Spence & Partners latest blog for Pension Funds Online
I believe that clients should be using and taking more advantage of their investment consultant. I see clients paying for actuarial valuations, reviewing actuarial factors and other matters but generally not making full use of their investment consultant. Clients legally have to do a valuation or other compliance work, but often see investment work as something that is secondary to this. For example, there is not a legal requirement to carry out an investment strategy review like there is for a triennial valuation, it is just considered best practice, so sometimes one isn’t carried out.
I sometimes see cases of trustees who haven’t reviewed their investment strategy in over 10 years and their Statement of Investment Principles in a similar period of time.
It is all a bit strange especially since when I attend meetings, trustees seem very interested in investments and sometimes have strong views on the markets.

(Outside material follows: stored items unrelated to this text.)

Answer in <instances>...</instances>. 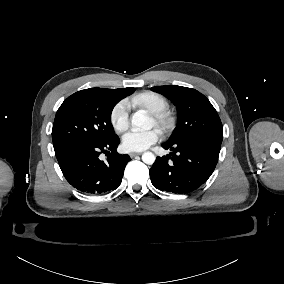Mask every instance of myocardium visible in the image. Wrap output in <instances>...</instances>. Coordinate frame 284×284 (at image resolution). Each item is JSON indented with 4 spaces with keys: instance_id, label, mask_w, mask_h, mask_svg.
Masks as SVG:
<instances>
[{
    "instance_id": "f54148a6",
    "label": "myocardium",
    "mask_w": 284,
    "mask_h": 284,
    "mask_svg": "<svg viewBox=\"0 0 284 284\" xmlns=\"http://www.w3.org/2000/svg\"><path fill=\"white\" fill-rule=\"evenodd\" d=\"M155 123L160 129L165 130L168 126V119L164 113H159L155 116Z\"/></svg>"
}]
</instances>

Clearly, and obviously I am biased, but trustees and companies should be using us more. We can and do add value. There are essentially three ways of controlling pension scheme costs through:
1. Contribution rates
2. Investment strategy
3. Level/cost of benefits provided
The first of these typically (but not always) ends up being a function of how much an employer can or is willing to pay. For the third, often benefits cannot be amended, or if they are, it is a one-off change and then that’s that. From my point of view, the second item is important and can make a difference and it’s something that should be managed on a regular basis. If with my help trustees can improve their investment performance by say even 1% a year with or without reducing risk – surely it is worthwhile spending the money.
I have in the past heard trustees say “your advice costs money and we just don’t want to spend the money.” Agreed it does cost money, but I believe that it is money well spent, there is real value added. For example, if due to my advice on a £20m asset base, for example, you get an additional 1.5% – that’s £300,000. Surely it is worth paying a one-off fee of £10,000, as an example, for that extra return. By the way, that is a real live case not one that I have made up. Also, it is not just about getting additional investment return, it is also about managing investment risk, importantly managing that risk relative to your liabilities. Concerning risk management, the Regulator is very keen that trustees consider investment risk as this is covered in its guidance on integrated risk management.
I think these days there are even stronger reasons for carrying out a proper review. With modern technology, carrying out a full asset liability study, which was once the preserve of the big pension schemes, can be really cheap for trustees and particularly cost-effective for the smaller scheme. In my view, cost should no longer be a barrier to trustees asking people like me to do such work. Also, trustees should be monitoring their position to make sure that the investments are doing what they should be. Again, modern technology makes this cheap and easy to do. With potentially more muted investment returns going forwards I think it is more important that trustees are more actively engaged with their investment consultant.